Kesepuluh: Lafaz takbir yang disunnahkan adalah:

  1. ALLAHU AKBAR, ALLAHU AKBAR, ALLAHU AKBAR, LAA ILAHA ILLALLAH, ALLAHU AKBAR, WA LILLAHIL HAMD.
  2. Imam Syafii rahimahullah berkata jika takbir di atas sudah diucapkan tiga kali, maka ada tambahan: ALLAHU AKBAR KABIIRO, WALHAMDULILLAHI KATSIIRO, WA SUBHAANALLAHI BUKROTAW-WA-ASHIILAA. LAA ILAHA ILLALLAH. WA LAA NA’BUDU ILLAA IYYAH, MUKHLISHIINAA LAHUD DIIN WA LAW KARIHAL KAAFIRUUN. LAA ILAHA ILLALLAH WAHDAH, SHODAQO WA’DAH, WA NASHORO ‘ABDAH, WA HAZAMAL AHZAABA WAHDAH. LAA ILAHA ILLALLAHU WALLAHU AKBAR. Ada riwayat dari Jabir bin ‘Abdillah radhiyallahu ‘anhuma menyebutkan bahwa Nabi shallallahu ‘alaihi wa sallam membaca bacaan tadi saat berada di bukit Shafa.

Kesebelas: Ketika bertakbir disunnahkan mengeraskan suara. Karena jika ia mengeraskan suara, yang tidak bertakbir jadi ikut bertakbir.

Kedua belas: Ulama Syafiiyah menyatakan bahwa disunnahkan pada malam Id dengan ibadah, yaitu menyibukkan diri dengan shalat, membaca Al-Qur’an, berdzikir, bertasbih, berdoa, beristighfar, dan ibadah semisalnya.

Yang dijadikan dalil adalah hadits dari Abu Umamah radhiyallahu ‘anhu, Nabi shallallahu ‘alaihi wa sallam bersabda,

مَنْ قَامَ لَيْلَتَىِ الْعِيدَيْنِ لِلَّهِ مُحْتَسِبًا لَمْ يَمُتْ قَلْبُهُ يَوْمَ تَمُوتُ الْقُلُوبُ

Siapa yang menghidupkan malam Idul Fitri dan Idul Adha karena mengharap pahala dari Allah, hatinya akan mati pada hari semua hati itu mati.” (HR. Ibnu Majah, no. 1782. Al-Hafizh Abu Thahir, Al-Bushiri, dan Al-‘Iraqi dalam takhrij Al-Ihya’ mengatakan bahwa sanad hadits ini dhaif).

Imam Nawawi rahimahullah berkata, “Semua hadits tentang hal ini dhaif.
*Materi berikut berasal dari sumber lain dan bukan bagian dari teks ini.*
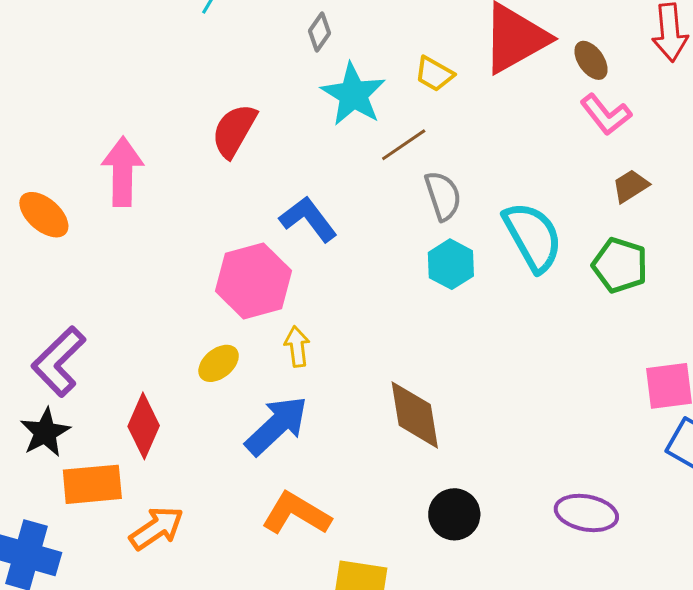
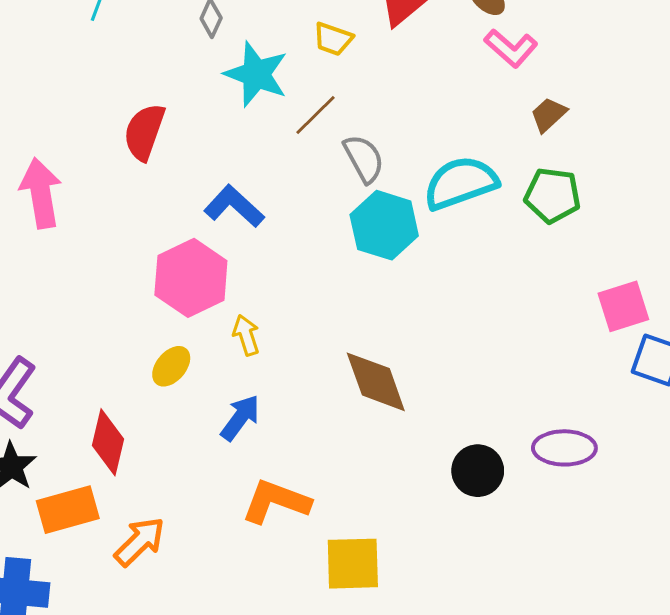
cyan semicircle: (533, 237) -> (461, 183), turned -70
cyan hexagon: (451, 264) -> (384, 225), size x1.4
blue arrow: (277, 426) -> (240, 418), size x0.7
black circle: (454, 514) -> (478, 471), moved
Imam Syafi dan ulama Syafiiyah tetap menganjurkan menghidupkan malam Id, walaupun hadits ini dhaif karena hadits ini seputar fadhilah amal sehingga tidaklah masalah.” (Al-Majmu’, 5:43)

Imam Syafii rahimahullah berkata, “Doa itu dianjurkan pada lima waktu: (1) malam Jumat, (2) malam Idul Adha, (3) malam Idul Fitri, (4) malam pertama Rajab, (5) malam nisfu Syakban.” (Al-Majmu’, 5:43)

Semoga bermanfaat.

Referensi:

Al-Mu’tamad fii Al-Fiqh Asy-Syafii. Cetakan kelima, Tahun 1436 H. Syaikh Prof. Dr. Muhammad Az-Zuhaily. Penerbit Darul Qalam. 1:558-565.